Antitoxin to neutralize diphtheria toxin

When your doctor suspects diphtheria, you will be given an injection of antitoxin, a substance that can neutralize diphtheria toxin and make it harmless.

The antitoxin is prepared from horse serum for all cases when diphtheria is suspected.

It should be administered early to avoid further binding of the toxin to tissue receptors, since the fixed toxin is not neutralized by the antitoxin.

Supportive treatment

To help your body recover and keep it out of harm’s way, you may receive supportive treatment that may include:

  • Removal of the gray membrane of the throat by direct laryngoscopy or bronchoscopy: This procedure may be necessary to prevent or relieve airway obstruction.
  • Intubation: insertion of a breathing tube to avoid airway blockage.
  • Electrocardiography of the heart: to detect any irregularities in the function of the heart.
Use of antibiotics

Patients should receive 500 mg of erythromycin every 6 hours for 14 days. Clarithromycin or azithromycin can be used.


Diphtheria can be a mild disease, but it can also become severe.
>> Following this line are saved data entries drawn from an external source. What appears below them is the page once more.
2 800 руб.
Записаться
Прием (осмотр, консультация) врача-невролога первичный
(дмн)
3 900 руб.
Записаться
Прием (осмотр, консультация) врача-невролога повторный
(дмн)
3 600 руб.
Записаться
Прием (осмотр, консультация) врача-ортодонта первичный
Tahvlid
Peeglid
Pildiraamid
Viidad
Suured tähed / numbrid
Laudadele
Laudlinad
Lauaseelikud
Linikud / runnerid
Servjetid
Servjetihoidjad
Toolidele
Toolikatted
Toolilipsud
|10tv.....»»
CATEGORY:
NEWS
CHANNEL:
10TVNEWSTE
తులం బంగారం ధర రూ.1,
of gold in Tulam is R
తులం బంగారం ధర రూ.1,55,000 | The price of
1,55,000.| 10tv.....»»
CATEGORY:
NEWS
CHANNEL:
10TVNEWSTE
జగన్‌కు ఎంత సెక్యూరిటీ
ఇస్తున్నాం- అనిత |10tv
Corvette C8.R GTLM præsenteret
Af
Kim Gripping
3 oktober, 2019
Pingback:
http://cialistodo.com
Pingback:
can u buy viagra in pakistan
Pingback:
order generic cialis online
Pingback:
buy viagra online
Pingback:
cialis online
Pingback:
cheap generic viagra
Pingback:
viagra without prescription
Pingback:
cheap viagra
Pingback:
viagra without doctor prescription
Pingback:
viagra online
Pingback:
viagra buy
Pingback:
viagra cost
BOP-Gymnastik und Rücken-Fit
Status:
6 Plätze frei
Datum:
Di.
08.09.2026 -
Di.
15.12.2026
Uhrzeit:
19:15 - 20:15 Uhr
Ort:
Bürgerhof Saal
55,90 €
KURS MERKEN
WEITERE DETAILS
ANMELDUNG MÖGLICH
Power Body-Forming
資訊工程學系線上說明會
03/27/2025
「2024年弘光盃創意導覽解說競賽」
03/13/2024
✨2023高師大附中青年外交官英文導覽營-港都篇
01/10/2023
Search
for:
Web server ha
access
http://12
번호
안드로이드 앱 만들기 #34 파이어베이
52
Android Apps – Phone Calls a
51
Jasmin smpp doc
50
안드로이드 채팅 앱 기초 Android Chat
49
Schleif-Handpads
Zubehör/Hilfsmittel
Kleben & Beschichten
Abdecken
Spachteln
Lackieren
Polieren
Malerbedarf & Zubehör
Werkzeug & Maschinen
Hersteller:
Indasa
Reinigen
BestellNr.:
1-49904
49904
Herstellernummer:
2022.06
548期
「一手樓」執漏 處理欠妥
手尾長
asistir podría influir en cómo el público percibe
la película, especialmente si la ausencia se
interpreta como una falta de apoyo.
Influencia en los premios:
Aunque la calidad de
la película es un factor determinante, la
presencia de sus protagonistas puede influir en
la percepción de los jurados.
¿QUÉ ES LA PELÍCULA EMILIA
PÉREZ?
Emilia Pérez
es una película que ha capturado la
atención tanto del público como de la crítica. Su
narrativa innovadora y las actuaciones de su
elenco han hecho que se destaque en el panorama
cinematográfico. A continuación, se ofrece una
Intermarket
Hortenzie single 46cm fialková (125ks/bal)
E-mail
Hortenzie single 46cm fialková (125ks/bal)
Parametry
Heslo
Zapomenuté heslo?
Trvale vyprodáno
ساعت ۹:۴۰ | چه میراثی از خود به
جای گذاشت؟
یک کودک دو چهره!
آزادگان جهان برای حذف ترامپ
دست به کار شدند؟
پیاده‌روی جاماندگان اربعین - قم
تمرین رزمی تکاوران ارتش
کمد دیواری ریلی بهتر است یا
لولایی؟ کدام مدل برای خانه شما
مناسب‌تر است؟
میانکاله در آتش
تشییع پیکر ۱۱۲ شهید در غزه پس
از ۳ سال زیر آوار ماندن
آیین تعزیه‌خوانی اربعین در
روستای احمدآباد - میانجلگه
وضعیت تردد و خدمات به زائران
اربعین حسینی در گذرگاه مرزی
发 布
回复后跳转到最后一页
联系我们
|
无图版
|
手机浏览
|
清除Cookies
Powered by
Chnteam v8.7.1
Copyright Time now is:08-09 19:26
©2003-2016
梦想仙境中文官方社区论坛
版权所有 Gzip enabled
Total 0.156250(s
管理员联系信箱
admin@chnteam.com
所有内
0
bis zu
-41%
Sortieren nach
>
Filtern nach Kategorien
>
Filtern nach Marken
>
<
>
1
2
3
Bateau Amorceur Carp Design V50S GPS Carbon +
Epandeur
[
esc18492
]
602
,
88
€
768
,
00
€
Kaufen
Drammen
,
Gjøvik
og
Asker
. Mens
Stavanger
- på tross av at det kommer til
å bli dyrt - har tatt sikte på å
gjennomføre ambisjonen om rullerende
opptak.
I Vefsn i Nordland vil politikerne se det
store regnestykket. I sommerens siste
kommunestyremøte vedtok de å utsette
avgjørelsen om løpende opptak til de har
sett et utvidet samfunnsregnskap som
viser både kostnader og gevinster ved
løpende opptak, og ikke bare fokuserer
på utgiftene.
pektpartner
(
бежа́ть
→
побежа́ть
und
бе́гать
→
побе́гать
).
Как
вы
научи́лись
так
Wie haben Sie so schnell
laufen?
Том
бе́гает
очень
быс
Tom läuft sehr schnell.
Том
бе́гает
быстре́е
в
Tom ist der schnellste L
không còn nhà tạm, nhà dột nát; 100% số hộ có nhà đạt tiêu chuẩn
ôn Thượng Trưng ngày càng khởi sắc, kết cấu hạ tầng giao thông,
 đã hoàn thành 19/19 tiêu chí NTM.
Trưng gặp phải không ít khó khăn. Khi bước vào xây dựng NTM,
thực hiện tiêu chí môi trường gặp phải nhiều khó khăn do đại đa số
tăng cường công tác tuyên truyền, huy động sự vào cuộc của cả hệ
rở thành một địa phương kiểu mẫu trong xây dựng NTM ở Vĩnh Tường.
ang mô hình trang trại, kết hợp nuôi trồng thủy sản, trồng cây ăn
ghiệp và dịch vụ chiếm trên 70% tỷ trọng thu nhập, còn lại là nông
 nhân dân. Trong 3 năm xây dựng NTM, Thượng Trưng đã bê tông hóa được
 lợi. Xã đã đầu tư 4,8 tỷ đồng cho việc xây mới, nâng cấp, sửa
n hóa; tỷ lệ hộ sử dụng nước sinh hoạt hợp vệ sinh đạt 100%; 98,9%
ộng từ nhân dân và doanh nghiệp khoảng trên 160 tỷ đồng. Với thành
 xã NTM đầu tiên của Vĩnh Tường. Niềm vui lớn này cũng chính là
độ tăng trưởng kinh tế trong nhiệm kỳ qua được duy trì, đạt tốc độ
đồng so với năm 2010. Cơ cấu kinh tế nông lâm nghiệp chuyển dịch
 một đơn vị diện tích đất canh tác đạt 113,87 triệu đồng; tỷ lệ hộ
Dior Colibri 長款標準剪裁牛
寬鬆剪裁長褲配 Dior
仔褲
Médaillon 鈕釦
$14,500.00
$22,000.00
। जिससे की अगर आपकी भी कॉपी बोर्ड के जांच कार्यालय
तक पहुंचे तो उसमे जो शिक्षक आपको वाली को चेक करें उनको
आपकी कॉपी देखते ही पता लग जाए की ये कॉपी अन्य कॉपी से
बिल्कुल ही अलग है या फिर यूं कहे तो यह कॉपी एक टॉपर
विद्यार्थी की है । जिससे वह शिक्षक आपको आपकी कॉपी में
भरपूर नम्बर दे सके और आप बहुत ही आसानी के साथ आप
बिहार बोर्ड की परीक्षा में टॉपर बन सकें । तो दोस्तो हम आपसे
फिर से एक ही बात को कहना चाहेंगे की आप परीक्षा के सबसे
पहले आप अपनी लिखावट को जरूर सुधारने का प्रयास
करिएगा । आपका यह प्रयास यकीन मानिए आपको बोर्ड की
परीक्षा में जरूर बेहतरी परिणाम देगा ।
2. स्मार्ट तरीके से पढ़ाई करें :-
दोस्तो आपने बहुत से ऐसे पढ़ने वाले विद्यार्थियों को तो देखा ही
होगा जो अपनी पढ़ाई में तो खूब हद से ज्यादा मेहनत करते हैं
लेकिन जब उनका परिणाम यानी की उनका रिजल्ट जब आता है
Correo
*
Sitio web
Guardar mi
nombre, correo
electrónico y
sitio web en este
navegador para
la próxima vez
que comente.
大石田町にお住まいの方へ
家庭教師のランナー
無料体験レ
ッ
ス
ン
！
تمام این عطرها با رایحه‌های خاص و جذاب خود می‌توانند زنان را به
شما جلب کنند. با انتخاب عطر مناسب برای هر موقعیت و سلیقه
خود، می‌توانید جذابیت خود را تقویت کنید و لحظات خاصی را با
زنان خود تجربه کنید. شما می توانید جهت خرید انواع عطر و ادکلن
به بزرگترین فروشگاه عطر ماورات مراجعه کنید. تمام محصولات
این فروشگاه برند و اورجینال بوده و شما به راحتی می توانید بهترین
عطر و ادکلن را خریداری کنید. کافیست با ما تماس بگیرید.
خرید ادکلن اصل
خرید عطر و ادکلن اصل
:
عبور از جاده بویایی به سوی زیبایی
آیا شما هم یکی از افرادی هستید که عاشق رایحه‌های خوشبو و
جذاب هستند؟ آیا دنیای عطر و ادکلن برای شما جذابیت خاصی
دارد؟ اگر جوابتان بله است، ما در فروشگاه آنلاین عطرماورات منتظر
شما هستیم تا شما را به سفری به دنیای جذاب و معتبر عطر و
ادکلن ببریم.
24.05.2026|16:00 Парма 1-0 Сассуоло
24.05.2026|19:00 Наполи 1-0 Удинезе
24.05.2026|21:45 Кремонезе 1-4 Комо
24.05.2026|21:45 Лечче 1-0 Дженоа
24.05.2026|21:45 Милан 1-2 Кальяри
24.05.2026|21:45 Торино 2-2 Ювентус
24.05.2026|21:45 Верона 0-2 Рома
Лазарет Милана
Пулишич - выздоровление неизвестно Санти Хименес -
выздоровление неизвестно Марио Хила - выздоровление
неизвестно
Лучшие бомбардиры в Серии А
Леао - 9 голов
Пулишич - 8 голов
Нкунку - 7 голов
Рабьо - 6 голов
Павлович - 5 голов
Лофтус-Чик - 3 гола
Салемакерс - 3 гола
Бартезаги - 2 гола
Death can occur in one in five untreated cases and in up to one in 10 treated cases.



There is an effective vaccine against diphtheria, which is part of the regular vaccination program in many countries.

Vaccination is the best protection against infection.

It can be done from two months of age, in combination with vaccination against pertussis, tetanus and polio.

In their first year of life, children are given this triple vaccine and then several booster doses are given in infancy.

The first 3 vaccines are given at 2, 4, and 6 months of age.

Between 15 and 18 months of age, the fourth injection and a fifth injection are given when a child enters school between 4 and 6 years of age.

With regular checkups for 11- or 12-year-olds, a preteen should receive a dose of the vaccine.

If an adult did not get the vaccine as a preteen or teen, then they should get a dose.

There is no final immunity against the disease, having contracted the disease, as it does not protect against reinfection.

For the prevention of diphtheria in adults, the individual must be immunized with the administration of the toxoid.

Adults over the age of 60 are advised to receive another dose to increase the lowered immunity to the disease.

A booster shot should be done every ten years, and after age 60, the booster should be done every five years.

Because diphtheria is still prevalent in underdeveloped countries, the vaccine is still required in case of exposure to a carrier (a person with diphtheria) who is visiting from another country or if a person travels to an area where diphtheria exists.

Preventive antibiotics

People who have been exposed to a person infected with diphtheria can be treated with antibiotics to prevent infection.

Contact with infected people should be avoided and general hygiene measures (hand washing, mouth protection) must be respected.